# Pellet Smoker + Water Pan



## mark-ct (Aug 22, 2017)

Has anyone used or recommend using a water pan when smoking with a pellet smoker? I have a Traeger and have not used one but I've read through a lot of recipes that recommend using one when smoking. I know there is not enough room on the grate most times but if there was would it make a difference? If using one could you get away from using a spritz? Thanks for the help.


----------



## coffee_junkie (Aug 30, 2017)

The reason for a water pan in smokers such as gas or charcoal is to act as a heat sync.It really has no benefit when making barbeque, other than to maintain temperature within the smoker. It does not add moisture or flavor to the meat. Spritzing is used to help build bark by helping the rub caramelize. So my answer is no, there is no advantage to using a water pan in a pellet smoker because there is no need to have a heat sync. The controller will adjust the auger speed to maintain the temperatures within the smoker. And no it wouldn't replace spritzing either.

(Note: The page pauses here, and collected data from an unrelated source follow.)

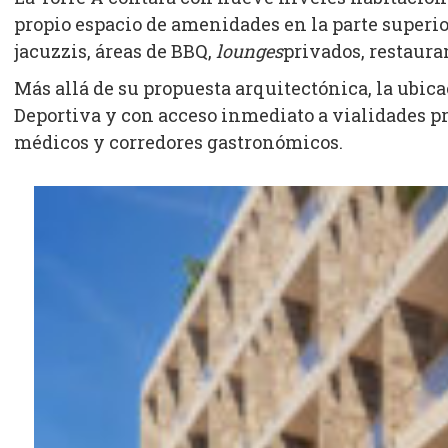
propio espacio de amenidades en la parte superi
jacuzzis, áreas de BBQ,
lounges
privados, restaura
Más allá de su propuesta arquitectónica, la ubic
Deportiva y con acceso inmediato a vialidades pr
médicos y corredores gastronómicos.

That said...for your information adding water when smoking sausage in a casing will keep the casings from drying out to fast. I don't use my pellet grill to smoke sausage but just wanted to add that caveat. 

Happy smoking!


----------



## bregent (Aug 30, 2017)

A water pan would not add moisture or flavor, but it could potentially increase the level of humidity, and that could result in less evaporative cooling.   I don't know anyone that's done a real scientific study but I do know several folks that do use water pans in their pellet cookers, and I have myself when smoking brisket.


----------



## mark-ct (Aug 30, 2017)

Thanks guys. I think I'll just keep with spritzing when needed and use the room to smoke something else.


----------